The global economy is expected to start growing again in the second half of the year, but the pace of recovery will be different between developing and emerging countries, such as Brazil. According to BNP Paribas chief economist for Latin America, Gustavo Arruda, the US and the Eurozone should show stronger growth this and next year, while Latin America and Brazil should start to show signs of recovery in the last six months of the year.
As for the economist, the USA and the Eurozone are expected to grow 6.9% and 4.2% this year, and in 2022, 4.7% and 5%. In Brazil, the GDP is expected to increase by 2.5% and 3%, respectively. For the first and second quarters of the year, expectations are for domestic expansion of 0.5% and 1%, which are marked by a technical recession. The first two quarters of the year are affected by mobility restrictions. I don’t think this will have a lasting effect until the end of the year, “he estimated.
According to him, the delay in the Brazilian recovery reflects the bigger impact of the Covid-19 crisis on business. The second wave of the pandemic proved worse than the expected scenario in December. He explained during a press conference that the vaccination curve is lagging behind what we expected there, but we believe it should gain momentum from the second semester, adding that all residents should be vaccinated by the end of the first quarter of 2022.
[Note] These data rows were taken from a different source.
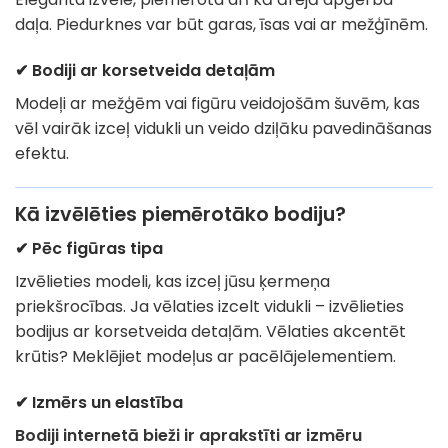
daļa. Piedurknes var būt garas, īsas vai ar mežģīnēm.
✔ Bodiji ar korsetveida detaļām
Modeļi ar mežģēm vai figūru veidojošām šuvēm, kas
vēl vairāk izceļ vidukli un veido dziļāku pavedināšanas
efektu.
Kā izvēlēties piemērotāko bodiju?
✔ Pēc figūras tipa
Izvēlieties modeli, kas izceļ jūsu ķermeņa
priekšrocības. Ja vēlaties izcelt vidukli – izvēlieties
bodijus ar korsetveida detaļām. Vēlaties akcentēt
krūtis? Meklējiet modeļus ar pacēlājelementiem.
✔ Izmērs un elastība
Bodiji internetā bieži ir aprakstīti ar izmēru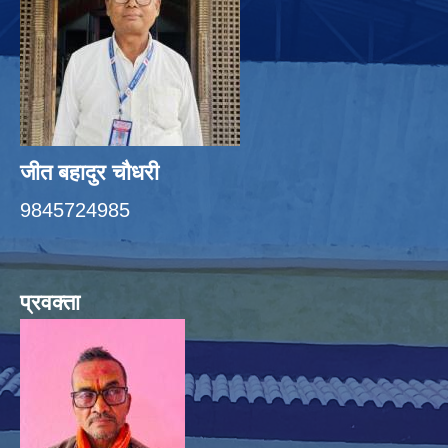
जीत बहादुर चाैधरी
9845724985
प्रवक्ता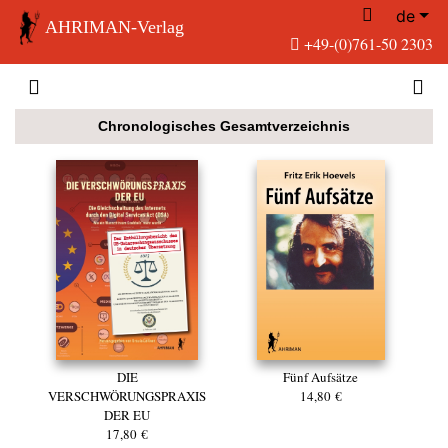
de
AHRIMAN-Verlag
+49-(0)761-50 2303
Chronologisches Gesamtverzeichnis
DIE
Fünf Aufsätze
VERSCHWÖRUNGSPRAXIS
14,80 €
DER EU
17,80 €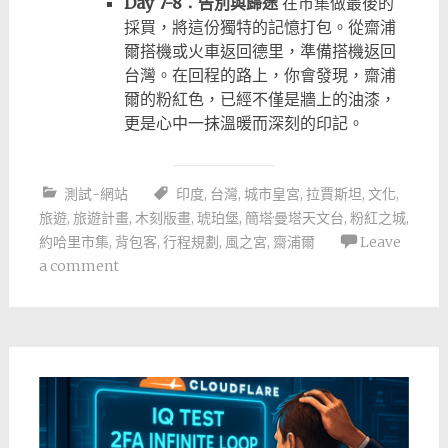
Day 7-8：告別與歸途
在市集做最後的
採買，將這份獨特的記憶打包。從齋浦
爾搭機或火車返回德里，準備搭機返回
台灣。在回程的路上，你會發現，齋浦
爾的粉紅色，已經不僅是牆上的油漆，
更是心中一抹溫暖而深刻的印記。
測試-網站
印度
,
台灣
,
城市皇宮
,
拉賈斯坦
,
文化
,
旅遊
,
旅遊計畫
,
木刻版畫
,
琥珀堡
,
簡塔·曼塔天文台
,
粉紅之城
,
約哈里市集
,
背包客
,
行程規劃
,
風之宮
,
齋浦爾
Leave
a comment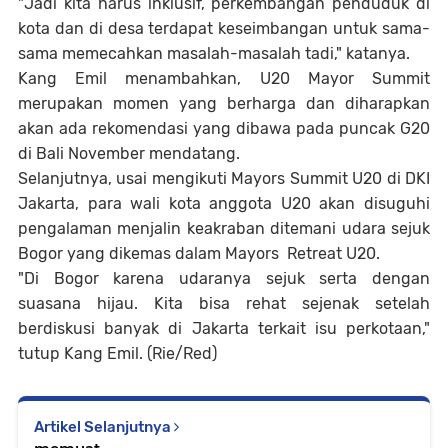
"Jadi kita harus inklusif, perkembangan penduduk di
kota dan di desa terdapat keseimbangan untuk sama-
sama memecahkan masalah-masalah tadi," katanya.
Kang Emil menambahkan, U20 Mayor Summit
merupakan momen yang berharga dan diharapkan
akan ada rekomendasi yang dibawa pada puncak G20
di Bali November mendatang.
Selanjutnya, usai mengikuti Mayors Summit U20 di DKI
Jakarta, para wali kota anggota U20 akan disuguhi
pengalaman menjalin keakraban ditemani udara sejuk
Bogor yang dikemas dalam Mayors Retreat U20.
"Di Bogor karena udaranya sejuk serta dengan
suasana hijau. Kita bisa rehat sejenak setelah
berdiskusi banyak di Jakarta terkait isu perkotaan,"
tutup Kang Emil. (Rie/Red)
Artikel Selanjutnya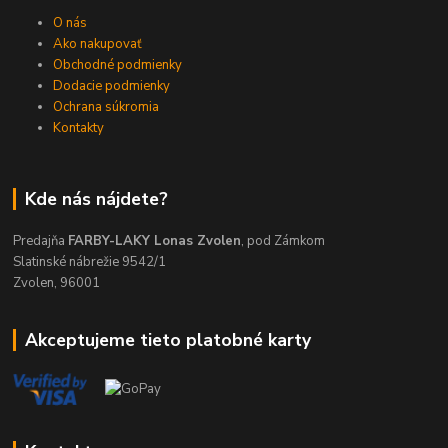
O nás
Ako nakupovať
Obchodné podmienky
Dodacie podmienky
Ochrana súkromia
Kontakty
Kde nás nájdete?
Predajňa
FARBY-LAKY Lonas Zvolen
, pod Zámkom
Slatinské nábrežie 9542/1
Zvolen, 96001
Akceptujeme tieto platobné karty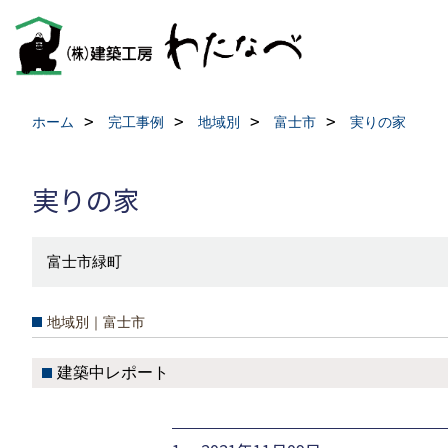
ホーム
完工事例
地域別
富士市
実りの家
実りの家
富士市緑町
地域別｜富士市
建築中レポート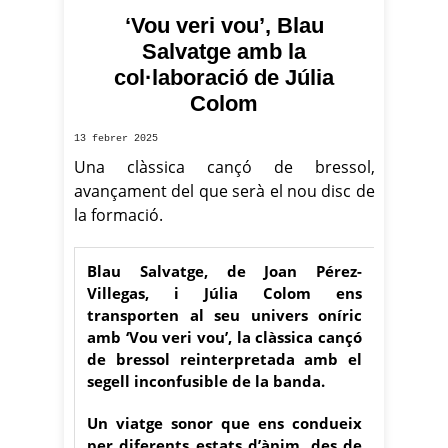
‘Vou veri vou’, Blau
Salvatge amb la
col·laboració de Júlia
Colom
13 febrer 2025
Una clàssica cançó de bressol,
avançament del que serà el nou disc de
la formació.
Blau Salvatge, de Joan Pérez-
Villegas, i Júlia Colom ens
transporten al seu univers oníric
amb ‘Vou veri vou’, la clàssica cançó
de bressol reinterpretada amb el
segell inconfusible de la banda.
Un viatge sonor que ens condueix
per diferents estats d’ànim, des de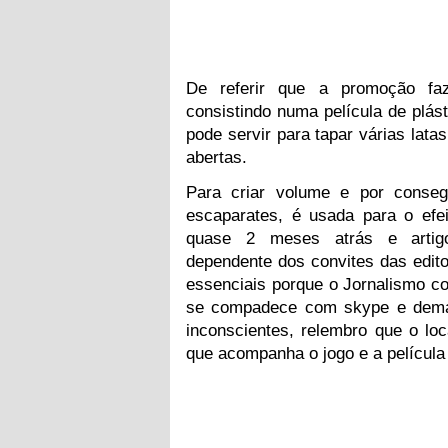
De referir que a promoção fa
consistindo numa película de plás
pode servir para tapar várias latas
abertas.
Para criar volume e por conseg
escaparates, é usada para o efe
quase 2 meses atrás e artigo
dependente dos convites das edito
essenciais porque o Jornalismo c
se compadece com skype e demai
inconscientes, relembro que o loc
que acompanha o jogo e a película 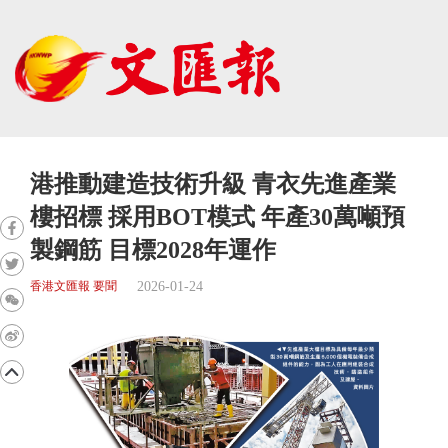
港推動建造技術升級 青衣先進產業
樓招標 採用BOT模式 年產30萬噸預
製鋼筋 目標2028年運作
2026-01-24
香港文匯報 要聞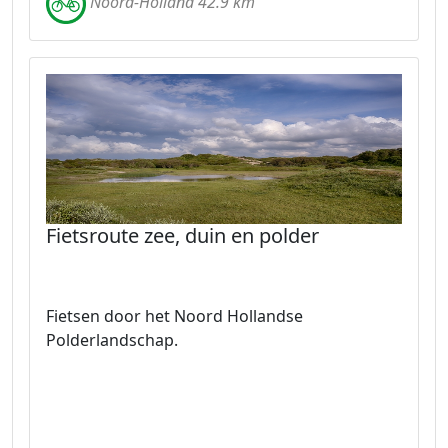
Noord-Holland 42.9 km
Fietsroute zee, duin en polder
Fietsen door het Noord Hollandse
Polderlandschap.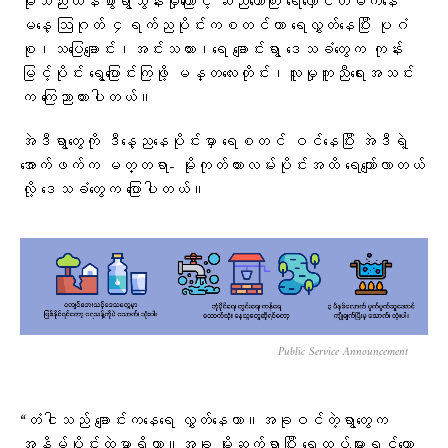
မိုးသည်းထန်စွာရွာသွန်းမှုကြောင့် ဆည်တော်ကြီး ရေလှောင်တမံကနေ
မနေ့ ဩဂုတ် ၄ရက်ညပိုင်းကစတင်ကာ ရေလွှတ်နေပြီး ပုဂံ
စု၊သပြေချောင်း၊အင်းသကား၊ရေ‌ ချောင်းရွာ ဒေသခံတွေက ‌‌‌‌‌‌‌‌‌‌‌‌‌‌‌‌‌‌‌‌‌‌‌‌‌ကုန်း
မြင့်ပိုင်း ရွေ့ပြောင်းကြဖို့ မန္တလေးတိုင်း၊လူမှုကူညီရေးအသင်း
က ကြေညာထားပါတယ်။
အဲဒီရွာတွေကို ဒီနေ့ညနေပိုင်းမှာ ရေစတင် ဝင်နေပြီး အဲဒီ‌‌ရဲ့
အောက်ဖက်က မတ္တရာ- မိုးကုတ်ကားလမ်းပိုင်းအထိ ရေကျော်လာတယ်
လို့ ဒေသခံတွေက ပြောပါတယ်။
Public Service Announcement
“တံငါသည် ချောင်းကနေရေ လွှတ်နေတာ။အခုဝင်တဲ့ရွာတွေက
အနိမ့်ပိုင်းထဲမှာရှိတာ။အခု မိုးဆက်ရွာပြီး ရေထပ်များရင်တော့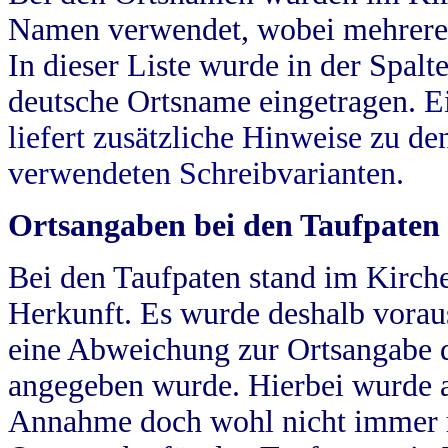
Namen verwendet, wobei mehrere
In dieser Liste wurde in der Spalt
deutsche Ortsname eingetragen.
E
liefert zusätzliche Hinweise zu 
verwendeten Schreibvarianten.
Ortsangaben bei den Taufpaten
Bei den Taufpaten stand im Kirch
Herkunft. Es wurde deshalb vorausg
eine Abweichung zur Ortsangabe d
angegeben wurde. Hierbei wurde all
Annahme doch wohl nicht immer ric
For Arruda, the lack of vaccine inputs being checked now should not happen in the second half of the year because in addition to the Brazilian government buying vaccines from other manufacturers, developed countries like the United States and the United States should have the kingdom finished vaccinating. Vaccine, which means more vaccines are available.
On inflation, BNP Paribas is forecast at 6.5% at the end of the year, above target. In the second and third quarters, the estimate was high, at 7.4% and 7.5%. Like other emerging countries, commodities are expected to continue to put pressure on food prices. For 2022, the IPCA is projected to be 4%.
Arruda also indicated that while Brazil’s central bank adopts an inflation target regime and looks at the next twelve months, the US is using average indicators. “The Federal Reserve (Federal Reserve, British Columbia, USA) remains calm and accepts the risk of further inflation. The Fed has changed the outlook for its inflation target and is therefore more willing to accept rising inflation for some time.”
As for the exchange rate, the economist said that the rate will remain weak, in response to concerns about the financial issue and political deadlocks. “The value of foreign currencies has been greatly devalued, and there is room for appreciation, but we do not believe in the short term. The exchange rates are expected to reach the end of the year at 5 Brazilian reals,” he estimated. For Selic, the estimate is set to reach 5% this year and 6.5% in 2022.